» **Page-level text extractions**
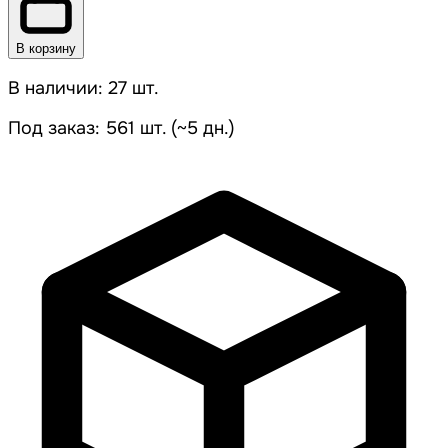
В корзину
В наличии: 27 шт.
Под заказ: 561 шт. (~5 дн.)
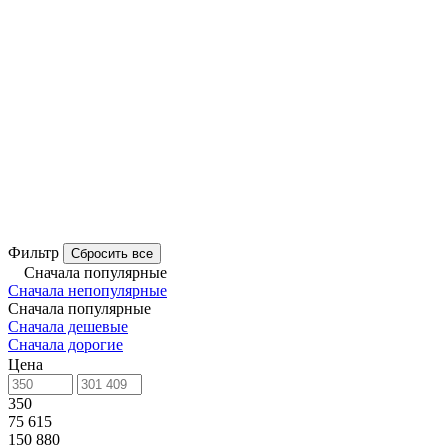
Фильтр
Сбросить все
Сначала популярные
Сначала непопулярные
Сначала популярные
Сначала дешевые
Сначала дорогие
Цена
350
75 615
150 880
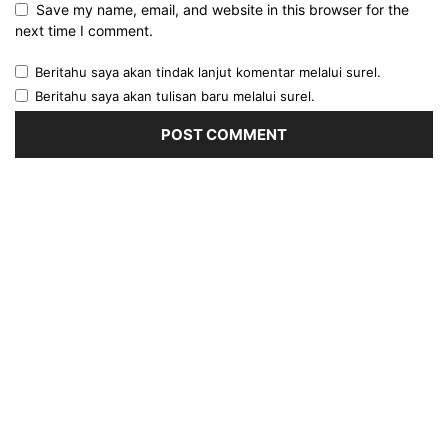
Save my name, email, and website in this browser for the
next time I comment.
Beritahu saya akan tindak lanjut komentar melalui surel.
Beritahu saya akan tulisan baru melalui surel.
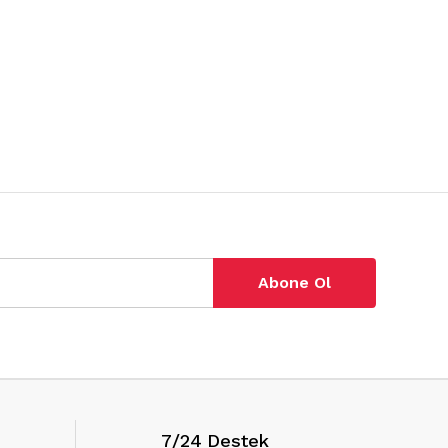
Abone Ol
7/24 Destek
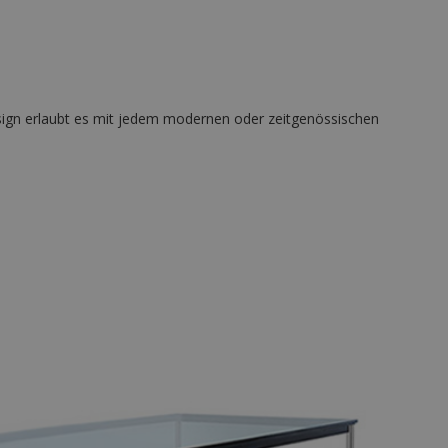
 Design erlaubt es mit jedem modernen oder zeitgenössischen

==

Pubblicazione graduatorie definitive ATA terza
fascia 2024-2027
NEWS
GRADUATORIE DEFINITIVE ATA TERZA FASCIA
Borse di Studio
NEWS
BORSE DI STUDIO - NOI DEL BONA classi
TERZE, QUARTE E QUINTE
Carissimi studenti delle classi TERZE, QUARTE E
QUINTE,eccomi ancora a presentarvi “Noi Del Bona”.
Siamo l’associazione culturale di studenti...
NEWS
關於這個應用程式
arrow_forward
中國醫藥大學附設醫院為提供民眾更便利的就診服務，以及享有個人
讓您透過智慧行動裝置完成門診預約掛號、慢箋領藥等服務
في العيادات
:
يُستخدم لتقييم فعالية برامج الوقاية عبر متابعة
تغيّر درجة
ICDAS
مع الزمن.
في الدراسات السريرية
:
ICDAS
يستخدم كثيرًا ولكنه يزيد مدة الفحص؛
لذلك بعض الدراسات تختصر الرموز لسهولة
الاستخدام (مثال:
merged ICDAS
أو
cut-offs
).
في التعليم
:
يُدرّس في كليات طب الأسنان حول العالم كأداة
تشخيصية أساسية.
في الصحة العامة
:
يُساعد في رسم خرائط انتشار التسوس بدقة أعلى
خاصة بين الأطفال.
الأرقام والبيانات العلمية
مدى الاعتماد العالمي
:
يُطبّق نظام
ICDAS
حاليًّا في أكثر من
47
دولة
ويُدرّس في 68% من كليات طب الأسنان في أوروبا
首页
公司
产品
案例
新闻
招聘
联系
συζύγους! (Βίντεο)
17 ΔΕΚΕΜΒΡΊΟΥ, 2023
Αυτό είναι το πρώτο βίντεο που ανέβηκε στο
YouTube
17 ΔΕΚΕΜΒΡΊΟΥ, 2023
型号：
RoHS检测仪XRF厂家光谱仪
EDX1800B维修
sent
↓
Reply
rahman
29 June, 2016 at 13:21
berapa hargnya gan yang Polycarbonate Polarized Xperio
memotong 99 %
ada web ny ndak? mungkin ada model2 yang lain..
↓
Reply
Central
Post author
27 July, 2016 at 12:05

==

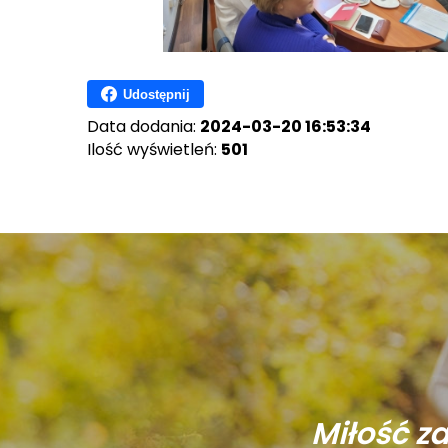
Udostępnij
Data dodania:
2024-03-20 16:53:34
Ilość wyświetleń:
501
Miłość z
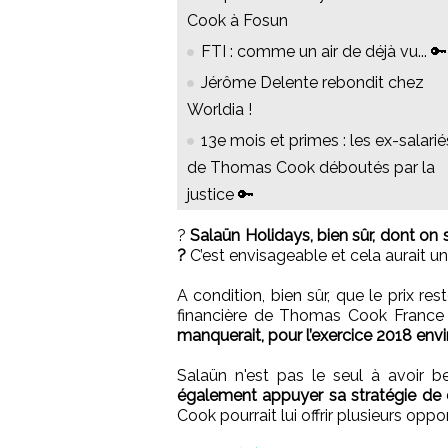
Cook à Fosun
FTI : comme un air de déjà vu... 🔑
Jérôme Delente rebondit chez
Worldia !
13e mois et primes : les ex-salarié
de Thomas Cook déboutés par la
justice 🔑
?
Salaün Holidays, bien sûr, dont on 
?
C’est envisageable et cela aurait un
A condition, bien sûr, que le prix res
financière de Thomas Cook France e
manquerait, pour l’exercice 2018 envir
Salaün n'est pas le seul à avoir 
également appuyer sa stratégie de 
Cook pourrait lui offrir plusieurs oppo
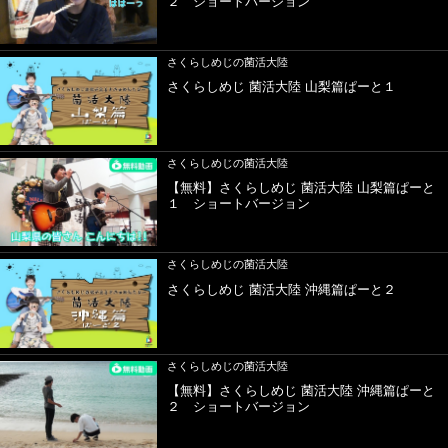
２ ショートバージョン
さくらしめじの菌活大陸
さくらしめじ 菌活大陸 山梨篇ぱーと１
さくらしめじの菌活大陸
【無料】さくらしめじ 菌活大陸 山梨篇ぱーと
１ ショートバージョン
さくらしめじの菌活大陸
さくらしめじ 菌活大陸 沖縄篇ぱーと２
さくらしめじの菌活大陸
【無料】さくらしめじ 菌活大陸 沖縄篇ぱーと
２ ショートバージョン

» **Requirement**
Whenever a line above includes the string "akan", copy it.

» **Answer section**
Beritahu saya akan tindak lanjut komentar melalui surel.
Beritahu saya akan tulisan baru melalui surel.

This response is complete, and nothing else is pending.